### Entries taken from a collection
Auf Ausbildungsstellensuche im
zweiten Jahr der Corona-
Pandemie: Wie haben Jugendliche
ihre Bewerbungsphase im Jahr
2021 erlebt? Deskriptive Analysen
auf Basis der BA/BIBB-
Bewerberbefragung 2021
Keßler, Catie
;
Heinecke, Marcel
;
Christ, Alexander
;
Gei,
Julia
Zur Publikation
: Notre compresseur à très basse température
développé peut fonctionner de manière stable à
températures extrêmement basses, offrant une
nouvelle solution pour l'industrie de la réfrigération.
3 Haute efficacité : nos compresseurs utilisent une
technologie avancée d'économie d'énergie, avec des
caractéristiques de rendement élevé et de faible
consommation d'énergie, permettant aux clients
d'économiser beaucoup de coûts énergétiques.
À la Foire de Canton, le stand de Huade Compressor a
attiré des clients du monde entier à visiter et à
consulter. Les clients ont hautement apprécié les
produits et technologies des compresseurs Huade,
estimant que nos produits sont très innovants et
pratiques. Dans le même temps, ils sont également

* * *

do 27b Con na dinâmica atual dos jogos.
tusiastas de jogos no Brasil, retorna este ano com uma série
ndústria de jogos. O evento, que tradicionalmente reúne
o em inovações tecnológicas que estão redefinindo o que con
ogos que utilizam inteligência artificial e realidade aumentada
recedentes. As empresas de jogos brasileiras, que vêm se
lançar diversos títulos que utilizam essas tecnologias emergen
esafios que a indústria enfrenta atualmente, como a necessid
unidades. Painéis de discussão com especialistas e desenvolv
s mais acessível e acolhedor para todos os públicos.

### ACTIVITY
Using only the entries above, output the line with "températures extrêmement basses, offrant une", the line with "pratiques. Dans le", and all lines between them, exactly as they stand.

### OUTPUT BELOW
températures extrêmement basses, offrant une
nouvelle solution pour l'industrie de la réfrigération.
3 Haute efficacité : nos compresseurs utilisent une
technologie avancée d'économie d'énergie, avec des
caractéristiques de rendement élevé et de faible
consommation d'énergie, permettant aux clients
d'économiser beaucoup de coûts énergétiques.
À la Foire de Canton, le stand de Huade Compressor a
attiré des clients du monde entier à visiter et à
consulter. Les clients ont hautement apprécié les
produits et technologies des compresseurs Huade,
estimant que nos produits sont très innovants et
pratiques. Dans le même temps, ils sont également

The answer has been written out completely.